A highly-tunable circuit breaker for Go.
Circuit implements the circuit breaker design pattern with gradual recovery via probabilistic throttling, type-safe generics, and zero background goroutines.
go get github.com/schigh/circuit
Requires Go 1.22+.
b, err := circuit.NewBreaker(
circuit.WithName("my-api"),
circuit.WithThreshold(5),
circuit.WithWindow(time.Minute),
circuit.WithBackOff(30 * time.Second),
)
if err != nil {
log.Fatal(err)
}
result, err := circuit.Run(b, ctx, func(ctx context.Context) (*Response, error) {
return client.Call(ctx, request)
})Run is generic — the return type is inferred from your function. No type assertions needed.
- Creating Circuit Breakers
- Running with Type Safety
- Two-Step Mode (Allow/Done)
- Error Classification
- State Transitions
- Lockout
- Backoff Strategies
- Observability
- Managing Multiple Breakers
- Panic Handling
- Configuration Reference
All breakers must be created with NewBreaker. It accepts functional options:
b, err := circuit.NewBreaker(
circuit.WithName("payment-gateway"),
circuit.WithTimeout(5 * time.Second),
circuit.WithThreshold(10),
circuit.WithWindow(2 * time.Minute),
circuit.WithBackOff(30 * time.Second),
circuit.WithLockOut(5 * time.Second),
circuit.WithEstimationFunc(circuit.Exponential),
)If no name is provided, one is generated from the caller's file and line number. See Configuration Reference for all options and defaults.
The Run function wraps your call with circuit breaker protection and returns a typed result:
user, err := circuit.Run(b, ctx, func(ctx context.Context) (*User, error) {
return userService.GetByID(ctx, userID)
})
if err != nil {
switch {
case errors.Is(err, circuit.ErrStateOpen):
// circuit is open — dependency is down
return cachedUser, nil
case errors.Is(err, circuit.ErrStateThrottled):
// circuit is recovering — request was shed
return nil, status.Error(codes.Unavailable, "service recovering")
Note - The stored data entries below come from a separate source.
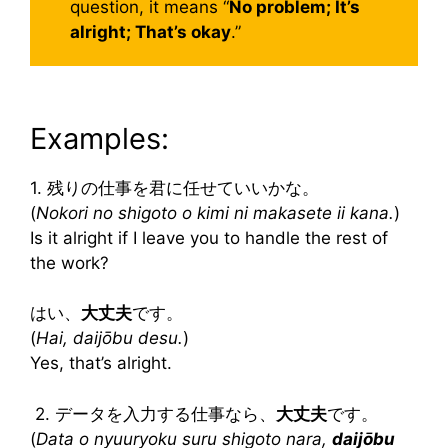
question, it means “
No problem; It’s
alright; That’s okay
.”
Examples:
1. 残りの仕事を君に任せていいかな。
(
Nokori no shigoto o kimi ni makasete ii kana.
)
Is it alright if I leave you to handle the rest of
the work?
はい、
大丈夫
です。
(
Hai, daijōbu desu.
)
Yes, that’s alright.
2. データを入力する仕事なら、
大丈夫
です。
(
Data o nyuuryoku suru shigoto nara,
daijōbu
case errors.Is(err, circuit.ErrTimeout):
// function exceeded the configured timeout
return nil, status.Error(codes.DeadlineExceeded, "upstream timeout")
default:
// error from your function
return nil, err
}
}The function is called synchronously — the caller controls concurrency. If a timeout is configured, it is applied via context.WithTimeout. The runner must respect ctx.Done() for timeouts to take effect.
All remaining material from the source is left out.